Segment Open

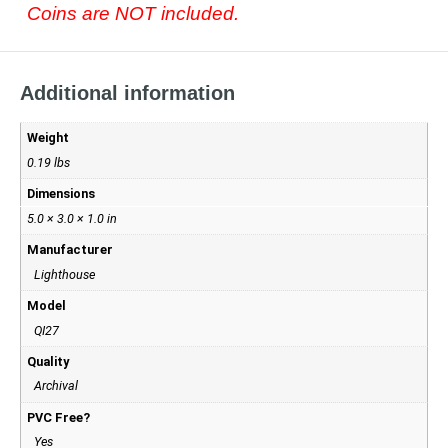
Coins are NOT included.
Additional information
Weight
0.19 lbs
Dimensions
5.0 × 3.0 × 1.0 in
Manufacturer
Lighthouse
Model
QI27
Quality
Archival
PVC Free?
Yes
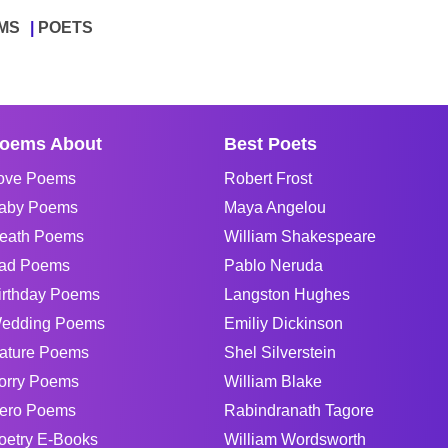
MS
POETS
oems About
Best Poets
ove Poems
Robert Frost
aby Poems
Maya Angelou
eath Poems
William Shakespeare
ad Poems
Pablo Neruda
irthday Poems
Langston Hughes
edding Poems
Emiliy Dickinson
ature Poems
Shel Silverstein
orry Poems
William Blake
ero Poems
Rabindranath Tagore
oetry E-Books
William Wordsworth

Segment Closed

*WHAT NEEDS TO BE DONE*. Exact copies of the line with "Langston Hughes" and of every later line in the entries make up the whole answer.

*EXPECTED OUTPUT*.
Langston Hughes
edding Poems
Emiliy Dickinson
ature Poems
Shel Silverstein
orry Poems
William Blake
ero Poems
Rabindranath Tagore
oetry E-Books
William Wordsworth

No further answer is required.